[HN Gopher] Tesseract.js - A Javascript port of the Tesseract OC...
       ___________________________________________________________________
        
       Tesseract.js - A Javascript port of the Tesseract OCR engine
        
       Author : kiyanwang
       Score  : 114 points
       Date   : 2021-08-08 11:06 UTC (11 hours ago)
        
 (HTM) web link (tesseract.projectnaptha.com)
 (TXT) w3m dump (tesseract.projectnaptha.com)
        
       | villgax wrote:
       | Tesseract is decent for scanned imagery, whether in actual images
       | or in PDFs but definitely not for text in the wild.
        
         | PretzelFisch wrote:
         | what would you suggest to use instead?
        
       | postalrat wrote:
       | I wanted to use Tesseract for a project but found it to be a bit
       | too slow for my needs. Doesn't it have options to speed up it's
       | recognition or is there another OCR project out there that's made
       | to be faster?
        
       | zeptonix wrote:
       | Tesseract sucked for me. Had a simple use case where I was trying
       | to read numbers (in a computer font) from .png files and at
       | completely predictable locations in the image -- and Tesseract
       | was getting it horribly wrong a huge percent of the time. Went
       | with AWS Rekognition and results were instantly 1000x better.
        
         | ikornaselur wrote:
         | Had the _exact_ same situation! Was just trying to OCR values
         | of screenshots, which were always of the same screen (app
         | screenshots taken by users) and it was so bad. Ended up just
         | using AWS Rekognition and it worked really well.
        
         | kn100 wrote:
         | Post processing is absolutely essential with tesseract. Not to
         | self promote but I discussed this at some length in this blog
         | post, if you're interested: https://kn100.me/taking-back-data-
         | from-eufy/
        
         | dheera wrote:
         | We really need better open source {OCR, TTS, dictation, ...}.

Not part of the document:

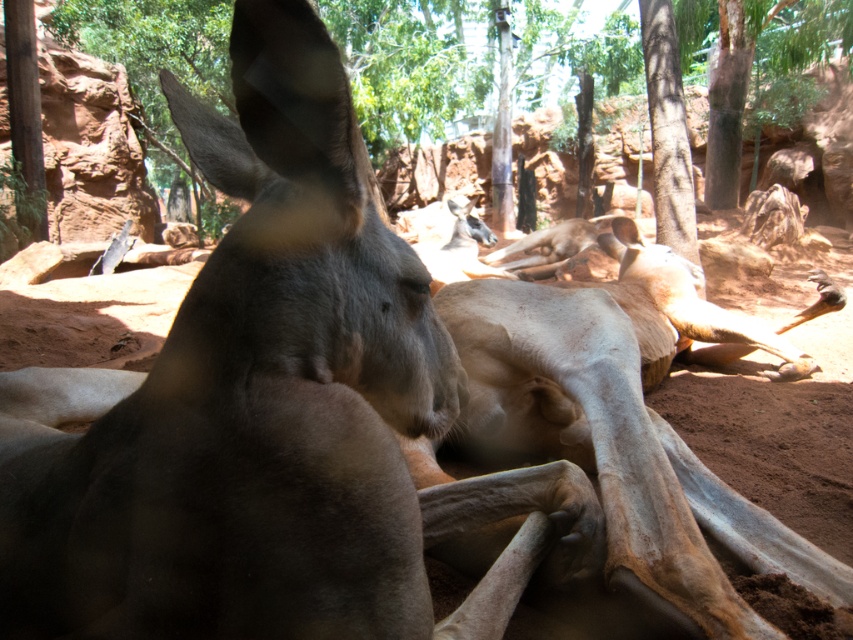 You are a zookeeper standing at the entrance of the enclosure. You need to approach the brown fur kangaroo at center to check its health. The safe distance to maintain is at least 30 inches away from the kangaroo. Is the current distance sufficient?

The brown fur kangaroo at center is 25.70 inches from the camera, which is less than the required 30 inches safe distance. Therefore, the current distance is not sufficient, and you should move back to ensure safety.

You are a zookeeper observing the kangaroo enclosure. You need to determine if the brown fur kangaroo at center can fit under the brown rough tree at upper center. What do you think?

         | All of the common FOSS tools for these tasks are so horribly
         | behind the state of the art.
         | 
         | The sad thing is most of the state of the art models and
         | algorithms are open research, they just are usually not written
         | by software engineers and need to be rewritten to be
         | deployable. Usually you just get some shell script like
         | "run_eval.sh" that generates the figures in the paper through a
         | bunch of spaghetti code, and most of the time it will depend on
         | a specific old version of Tensorflow, that probably isn't
         | available for your CUDA version, and probably won't compile on
         | your system without hours of Googling.
        
       | jtdev wrote:
       | Congrats! Why would one create such a project with JS given all
       | of the languages available to them?
        
         | villgax wrote:
         | To reduce server side burden/costs
        
         | simonw wrote:
         | Ease of deployment. Deploying a client-side JavaScript
         | application remains far, far easier and less expensive than
         | anything that runs server-side (or native compiled) code.
         | 
         | Also privacy: running OCR in someone's browser rather than
         | sending the images back to the server keeps them fully in
         | control of the data they are working with.
        
         | Tajnymag wrote:
         | Client-side web apps. With today's smartphones, it does make
         | sense to not do everything solely on the server side.
         | 
         | Theretically, cross platform support would be another
         | possibility. But one could argue native C code could be bundled
         | as well, albeit with separate integration being needed.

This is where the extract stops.